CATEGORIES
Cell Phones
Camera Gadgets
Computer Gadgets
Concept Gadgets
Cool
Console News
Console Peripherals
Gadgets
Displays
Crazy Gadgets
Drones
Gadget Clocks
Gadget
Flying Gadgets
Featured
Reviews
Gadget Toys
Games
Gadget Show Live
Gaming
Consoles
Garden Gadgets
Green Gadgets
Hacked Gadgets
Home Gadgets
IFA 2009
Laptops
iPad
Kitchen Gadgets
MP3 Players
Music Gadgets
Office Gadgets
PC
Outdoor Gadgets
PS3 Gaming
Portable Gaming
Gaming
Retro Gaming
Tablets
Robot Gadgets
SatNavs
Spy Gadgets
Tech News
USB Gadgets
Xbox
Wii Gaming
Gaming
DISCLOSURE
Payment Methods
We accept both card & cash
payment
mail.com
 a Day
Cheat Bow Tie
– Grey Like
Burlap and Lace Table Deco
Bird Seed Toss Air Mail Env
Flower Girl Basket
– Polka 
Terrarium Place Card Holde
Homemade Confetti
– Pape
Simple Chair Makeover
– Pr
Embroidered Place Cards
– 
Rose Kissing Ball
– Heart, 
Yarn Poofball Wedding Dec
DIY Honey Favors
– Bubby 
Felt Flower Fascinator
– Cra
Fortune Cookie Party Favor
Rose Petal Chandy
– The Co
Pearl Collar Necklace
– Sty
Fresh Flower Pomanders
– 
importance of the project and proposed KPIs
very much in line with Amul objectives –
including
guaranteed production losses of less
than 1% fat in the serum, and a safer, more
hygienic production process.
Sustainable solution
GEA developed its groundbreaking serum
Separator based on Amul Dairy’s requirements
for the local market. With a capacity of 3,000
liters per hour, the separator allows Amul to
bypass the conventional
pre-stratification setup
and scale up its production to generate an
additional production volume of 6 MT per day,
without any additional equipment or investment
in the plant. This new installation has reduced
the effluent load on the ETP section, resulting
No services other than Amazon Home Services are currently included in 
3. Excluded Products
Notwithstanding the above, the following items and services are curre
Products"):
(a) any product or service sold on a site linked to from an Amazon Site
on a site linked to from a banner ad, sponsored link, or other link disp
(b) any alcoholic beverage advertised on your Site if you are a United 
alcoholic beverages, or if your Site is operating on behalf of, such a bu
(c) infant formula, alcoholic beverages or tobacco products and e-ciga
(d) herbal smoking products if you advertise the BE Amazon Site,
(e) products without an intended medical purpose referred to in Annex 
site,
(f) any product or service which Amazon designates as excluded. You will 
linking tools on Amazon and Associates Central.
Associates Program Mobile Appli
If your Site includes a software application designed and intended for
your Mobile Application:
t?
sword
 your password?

--------------------------------------------------

EXERCISE>
What you give back should be only the lines of the records above, starting at the line with "Gadget Toys" and ending at the line with "Sustainable solution", restated word for word.

RESULT OF THIS EXERCISE>
Gadget Toys
Games
Gadget Show Live
Gaming
Consoles
Garden Gadgets
Green Gadgets
Hacked Gadgets
Home Gadgets
IFA 2009
Laptops
iPad
Kitchen Gadgets
MP3 Players
Music Gadgets
Office Gadgets
PC
Outdoor Gadgets
PS3 Gaming
Portable Gaming
Gaming
Retro Gaming
Tablets
Robot Gadgets
SatNavs
Spy Gadgets
Tech News
USB Gadgets
Xbox
Wii Gaming
Gaming
DISCLOSURE
Payment Methods
We accept both card & cash
payment
mail.com
 a Day
Cheat Bow Tie
– Grey Like
Burlap and Lace Table Deco
Bird Seed Toss Air Mail Env
Flower Girl Basket
– Polka 
Terrarium Place Card Holde
Homemade Confetti
– Pape
Simple Chair Makeover
– Pr
Embroidered Place Cards
– 
Rose Kissing Ball
– Heart, 
Yarn Poofball Wedding Dec
DIY Honey Favors
– Bubby 
Felt Flower Fascinator
– Cra
Fortune Cookie Party Favor
Rose Petal Chandy
– The Co
Pearl Collar Necklace
– Sty
Fresh Flower Pomanders
– 
importance of the project and proposed KPIs
very much in line with Amul objectives –
including
guaranteed production losses of less
than 1% fat in the serum, and a safer, more
hygienic production process.
Sustainable solution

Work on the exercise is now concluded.